Com o regime de urgência, o projeto tinha prioridade sobre outras matérias e acabava impedindo a votação de diversos temas que aguardavam análise do plenário. A retirada da urgência, no entanto, não significa abandono da proposta, mas uma mudança de estratégia para acelerar outras pautas do interesse do governo.
Governo mantém defesa do fim da escala 6×1
O ministro das Relações Institucionais, José Guimarães, afirmou que o governo continua defendendo o fim da jornada 6×1, considerada por movimentos trabalhistas como um modelo desgastante para os trabalhadores.
Segundo o ministro, a retirada da urgência foi necessária para permitir a tramitação de outras matérias consideradas relevantes.
“O fim da escala 6×1 sem redução de salário é a prioridade do Governo do Brasil neste momento. Após a aprovação da PEC na Câmara dos Deputados, conduzida pelo presidente Hugo Motta, agora cabe ao Senado Federal consolidar essa conquista dos trabalhadores brasileiros”, declarou Guimarães em publicação nas redes sociais.
A proposta busca alterar a atual dinâmica de trabalho em que o empregado trabalha seis dias consecutivos e descansa apenas um.
Projetos ganham espaço na pauta
Com a pauta destravada, a Câmara poderá avançar em temas que vinham sendo tratados como prioritários pelo governo e pelos líderes partidários.

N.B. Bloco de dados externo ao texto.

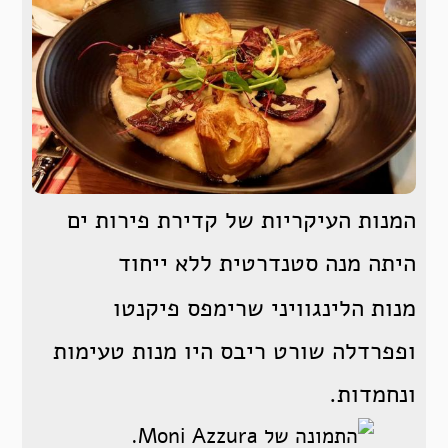
המנות העיקריות של קדירת פירות ים
היתה מנה סטנדרטית ללא ייחוד
מנות הלינגוויני שרימפס פיקנטו
ופפרדלה שורט ריבס היו מנות טעימות
ונחמדות.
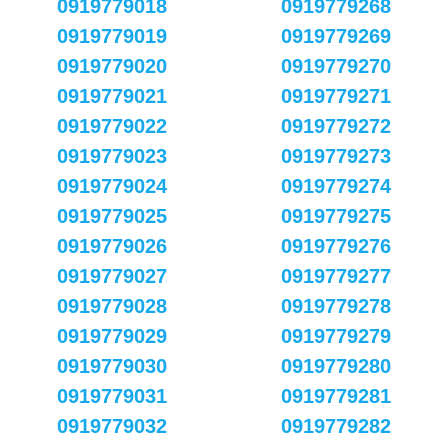
0919779018
0919779268
0919779019
0919779269
0919779020
0919779270
0919779021
0919779271
0919779022
0919779272
0919779023
0919779273
0919779024
0919779274
0919779025
0919779275
0919779026
0919779276
0919779027
0919779277
0919779028
0919779278
0919779029
0919779279
0919779030
0919779280
0919779031
0919779281
0919779032
0919779282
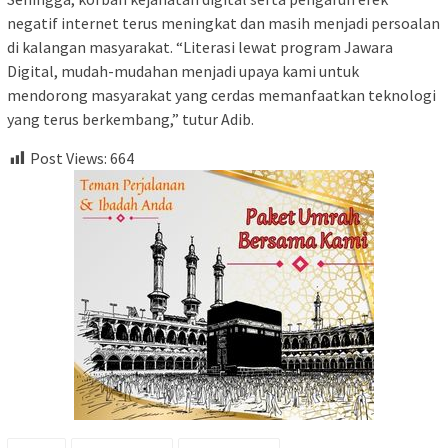
negatif internet terus meningkat dan masih menjadi persoalan
di kalangan masyarakat. “Literasi lewat program Jawara
Digital, mudah-mudahan menjadi upaya kami untuk
mendorong masyarakat yang cerdas memanfaatkan teknologi
yang terus berkembang,” tutur Adib.
Post Views:
664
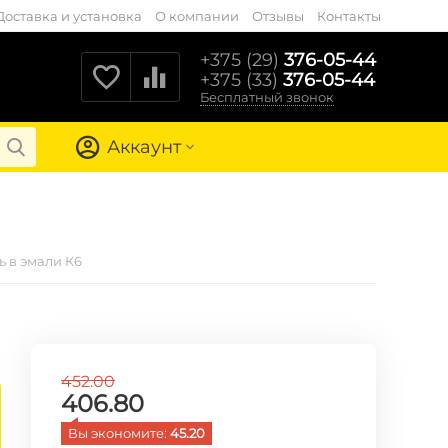
Доставка и установка
О компании
Отзывы
Контакты
+375 (29)
376-05-44
+375 (33)
376-05-44
Бесплатный звонок
Аккаунт
 в эмали К6
452.00
406.80
Вы экономите: 
45.20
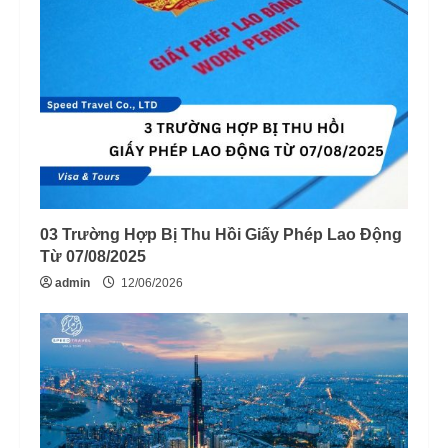
03 Trường Hợp Bị Thu Hồi Giấy Phép Lao Động
Từ 07/08/2025
admin
12/06/2026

Entre eles estão a atualização do limite de faturamento do Microempreendedor Individual (MEI), a regulamentação da inteligência artificial no país e propostas voltadas ao enfrentamento da violência contra as mulheres.
A expectativa é que esses projetos sejam analisados nas próximas semanas.
Misoginia pode se tornar crime equiparado ao racismo
Outro tema discutido pelos líderes foi o Projeto de Lei 896/23, que equipara a misoginia ao crime de racismo.
Caso seja aprovado, o crime passará a ser considerado inafiançável e imprescritível, aumentando o rigor das punições previstas na legislação brasileira.
A proposta já foi aprovada pelo Senado e recebeu uma nova versão apresentada pela deputada Tabata Amaral (PSB-SP), coordenadora do grupo de trabalho responsável pelo tema na Câmara.
Em seu relatório, a parlamentar argumenta que discursos de ódio e práticas de inferiorização das mulheres frequentemente antecedem crimes mais graves, incluindo casos de feminicídio.
“Há uma íntima relação entre o discurso de ódio e inferiorização das mulheres e a prática de crimes graves”, destacou a deputada.
Atendimento especializado e prevenção
Além da tipificação criminal, o projeto prevê o fortalecimento do atendimento às vítimas por meio das Delegacias Especializadas de Atendimento à Mulher (Deams).
O texto também propõe alterações na Lei Maria da Penha para ampliar ações preventivas, identificar fatores de risco e incentivar programas de fortalecimento econômico e social para mulheres em situação de vulnerabilidade.
A intenção é reduzir a dependência financeira que muitas vezes mantém vítimas presas a ciclos de violência doméstica.
Impacto político
A retirada da urgência do projeto sobre a escala 6×1 demonstra uma tentativa do governo de reorganizar a agenda legislativa no segundo semestre. Embora a proposta continue sendo defendida pelo Palácio do Planalto, a prioridade imediata passou a ser garantir o avanço de matérias que possuem maior consenso entre os parlamentares e podem ser votadas com mais rapidez.
Nos bastidores, a medida também é vista como uma forma de evitar o acúmulo de pautas travadas em um momento de negociações importantes entre governo, Câmara e Senado.